> **EXERCISE BRIEF**: Whenever the word "blank" appears in a line of the listing, copy that line.
*****
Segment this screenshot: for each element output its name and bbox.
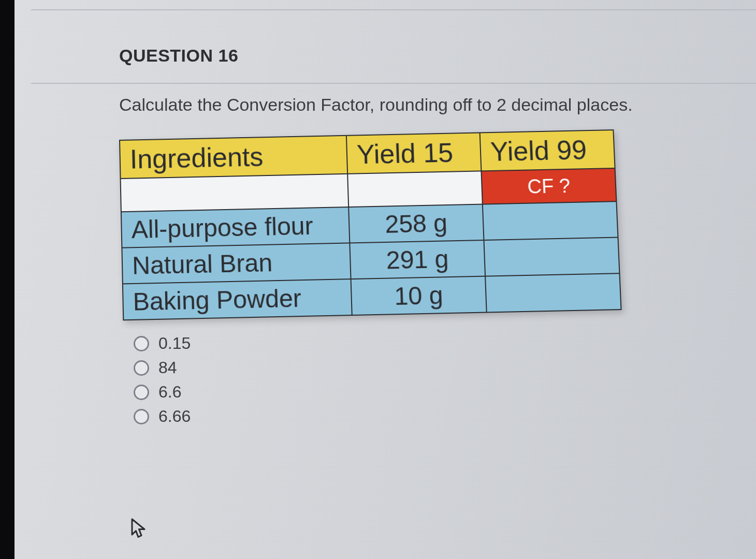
ingredient-name: Natural Bran [122,243,351,284]
col-header-ingredients: Ingredients [120,136,347,179]
answer-option[interactable]: 6.6 [134,383,756,402]
subheader-blank-1 [121,174,349,212]
ingredient-yield15: 291 g [350,240,485,279]
ingredient-yield99 [483,201,618,240]
screen-left-border [0,0,14,559]
answer-option-label: 84 [158,358,177,377]
col-header-yield-99: Yield 99 [480,130,615,171]
ingredient-yield15: 258 g [348,204,484,243]
subheader-blank-2 [347,171,483,207]
question-block: QUESTION 16 Calculate the Conversion Fac… [119,46,756,431]
radio-icon[interactable] [134,336,149,351]
question-prompt: Calculate the Conversion Factor, roundin… [119,95,756,115]
ingredient-name: Baking Powder [123,279,352,320]
recipe-table-wrap: Ingredients Yield 15 Yield 99 CF ? All-p… [119,126,756,320]
answer-option-label: 6.66 [158,407,191,426]
answer-option-label: 6.6 [158,383,181,402]
cursor-icon [129,518,147,539]
radio-icon[interactable] [134,409,149,424]
divider-top [31,9,756,10]
answer-options: 0.15 84 6.6 6.66 [119,334,756,426]
ingredient-name: All-purpose flour [121,207,350,248]
cf-label-cell: CF ? [481,168,616,204]
question-number-label: QUESTION 16 [119,46,756,66]
ingredient-yield15: 10 g [351,276,487,315]
ingredient-yield99 [484,238,619,276]
page: QUESTION 16 Calculate the Conversion Fac… [0,0,756,559]
answer-option[interactable]: 84 [134,358,756,377]
answer-option[interactable]: 6.66 [134,407,756,426]
radio-icon[interactable] [134,385,149,400]
ingredient-yield99 [485,273,621,312]
answer-option[interactable]: 0.15 [134,334,756,353]
radio-icon[interactable] [134,360,149,376]
answer-option-label: 0.15 [158,334,191,353]
col-header-yield-15: Yield 15 [346,133,482,173]
recipe-table: Ingredients Yield 15 Yield 99 CF ? All-p… [119,129,622,320]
*****
> **RESPONSE TO THE TASK**:
subheader-blank-1 [121,174,349,212]
subheader-blank-2 [347,171,483,207]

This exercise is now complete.